**INSTRUCTIONS FOR THE TASK**
Give the records back exactly as written, but without the images.

(TASK INPUTS Opens)

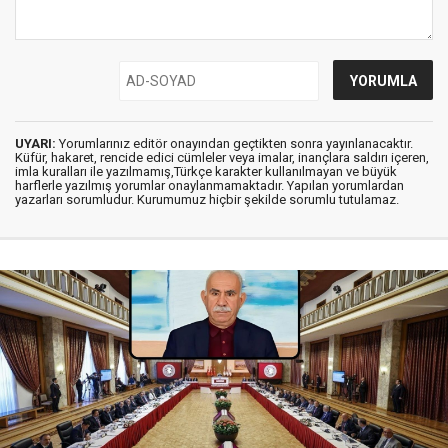
UYARI:
Yorumlarınız editör onayından geçtikten sonra yayınlanacaktır.
Küfür, hakaret, rencide edici cümleler veya imalar, inançlara saldırı içeren,
imla kuralları ile yazılmamış,Türkçe karakter kullanılmayan ve büyük
harflerle yazılmış yorumlar onaylanmamaktadır. Yapılan yorumlardan
yazarları sorumludur. Kurumumuz hiçbir şekilde sorumlu tutulamaz.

(TASK INPUTS Closes)

**EXERCISE SOLUTION**
UYARI:
Yorumlarınız editör onayından geçtikten sonra yayınlanacaktır.
Küfür, hakaret, rencide edici cümleler veya imalar, inançlara saldırı içeren,
imla kuralları ile yazılmamış,Türkçe karakter kullanılmayan ve büyük
harflerle yazılmış yorumlar onaylanmamaktadır. Yapılan yorumlardan
yazarları sorumludur. Kurumumuz hiçbir şekilde sorumlu tutulamaz.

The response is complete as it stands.